THE PROBLEM>
Scan the records for "الثوم" and copy each line that contains it.

[Data excerpts]

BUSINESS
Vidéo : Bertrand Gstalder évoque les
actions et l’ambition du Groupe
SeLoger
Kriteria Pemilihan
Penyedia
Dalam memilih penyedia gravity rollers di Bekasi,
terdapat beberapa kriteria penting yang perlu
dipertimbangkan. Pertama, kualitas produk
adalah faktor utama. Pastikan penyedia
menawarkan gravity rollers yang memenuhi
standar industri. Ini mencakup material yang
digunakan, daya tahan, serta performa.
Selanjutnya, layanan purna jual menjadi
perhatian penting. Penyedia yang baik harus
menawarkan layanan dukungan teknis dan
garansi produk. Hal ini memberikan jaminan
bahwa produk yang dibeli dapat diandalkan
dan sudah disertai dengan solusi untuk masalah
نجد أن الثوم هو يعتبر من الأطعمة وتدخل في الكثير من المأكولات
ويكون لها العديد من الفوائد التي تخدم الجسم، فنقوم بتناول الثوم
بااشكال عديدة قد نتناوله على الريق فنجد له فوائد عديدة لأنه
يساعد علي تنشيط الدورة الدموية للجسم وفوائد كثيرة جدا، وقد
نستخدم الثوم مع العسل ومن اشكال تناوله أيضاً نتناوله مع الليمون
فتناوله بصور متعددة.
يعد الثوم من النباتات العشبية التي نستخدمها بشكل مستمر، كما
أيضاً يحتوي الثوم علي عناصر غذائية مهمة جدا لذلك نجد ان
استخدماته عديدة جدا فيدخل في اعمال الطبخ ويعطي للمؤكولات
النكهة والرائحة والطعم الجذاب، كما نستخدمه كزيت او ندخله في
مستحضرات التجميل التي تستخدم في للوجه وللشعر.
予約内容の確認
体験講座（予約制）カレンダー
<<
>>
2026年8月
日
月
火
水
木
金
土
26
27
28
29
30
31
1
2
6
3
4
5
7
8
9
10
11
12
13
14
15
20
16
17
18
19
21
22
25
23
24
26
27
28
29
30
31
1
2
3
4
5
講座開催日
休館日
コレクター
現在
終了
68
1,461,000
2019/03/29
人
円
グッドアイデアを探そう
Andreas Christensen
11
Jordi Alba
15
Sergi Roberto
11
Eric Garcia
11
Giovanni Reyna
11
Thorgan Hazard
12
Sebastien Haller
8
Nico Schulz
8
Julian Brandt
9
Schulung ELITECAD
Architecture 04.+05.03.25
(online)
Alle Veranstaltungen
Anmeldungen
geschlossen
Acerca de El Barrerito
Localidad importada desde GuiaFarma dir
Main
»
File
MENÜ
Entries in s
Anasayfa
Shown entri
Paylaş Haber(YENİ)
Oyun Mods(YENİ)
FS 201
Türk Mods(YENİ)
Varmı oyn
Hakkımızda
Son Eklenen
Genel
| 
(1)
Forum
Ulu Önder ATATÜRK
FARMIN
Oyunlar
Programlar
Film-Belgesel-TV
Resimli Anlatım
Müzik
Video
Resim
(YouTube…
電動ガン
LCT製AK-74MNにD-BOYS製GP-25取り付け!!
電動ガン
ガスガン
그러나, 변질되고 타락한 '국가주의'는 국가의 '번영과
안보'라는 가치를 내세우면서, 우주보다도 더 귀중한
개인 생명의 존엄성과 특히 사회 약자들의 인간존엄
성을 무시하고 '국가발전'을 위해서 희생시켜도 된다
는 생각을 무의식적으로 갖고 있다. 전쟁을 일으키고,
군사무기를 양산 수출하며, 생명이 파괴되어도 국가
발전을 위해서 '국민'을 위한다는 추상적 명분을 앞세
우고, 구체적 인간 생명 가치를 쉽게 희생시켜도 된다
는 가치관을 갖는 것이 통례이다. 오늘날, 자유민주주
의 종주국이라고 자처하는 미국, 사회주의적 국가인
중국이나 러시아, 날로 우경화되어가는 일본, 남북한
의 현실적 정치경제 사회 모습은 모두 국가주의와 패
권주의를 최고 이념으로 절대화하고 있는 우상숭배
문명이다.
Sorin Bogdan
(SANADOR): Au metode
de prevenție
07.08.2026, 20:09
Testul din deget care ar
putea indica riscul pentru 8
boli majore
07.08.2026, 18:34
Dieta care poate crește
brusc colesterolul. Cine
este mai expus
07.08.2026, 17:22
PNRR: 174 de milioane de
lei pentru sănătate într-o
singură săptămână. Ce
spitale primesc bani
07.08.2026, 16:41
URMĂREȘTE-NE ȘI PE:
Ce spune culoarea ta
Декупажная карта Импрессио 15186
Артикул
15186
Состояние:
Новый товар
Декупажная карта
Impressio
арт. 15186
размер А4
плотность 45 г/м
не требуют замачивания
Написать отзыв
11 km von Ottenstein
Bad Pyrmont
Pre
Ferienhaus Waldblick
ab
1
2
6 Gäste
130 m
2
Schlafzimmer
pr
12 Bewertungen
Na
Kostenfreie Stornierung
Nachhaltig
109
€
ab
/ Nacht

EXPECTED OUTPUT>
نجد أن الثوم هو يعتبر من الأطعمة وتدخل في الكثير من المأكولات
ويكون لها العديد من الفوائد التي تخدم الجسم، فنقوم بتناول الثوم
نستخدم الثوم مع العسل ومن اشكال تناوله أيضاً نتناوله مع الليمون
يعد الثوم من النباتات العشبية التي نستخدمها بشكل مستمر، كما
أيضاً يحتوي الثوم علي عناصر غذائية مهمة جدا لذلك نجد ان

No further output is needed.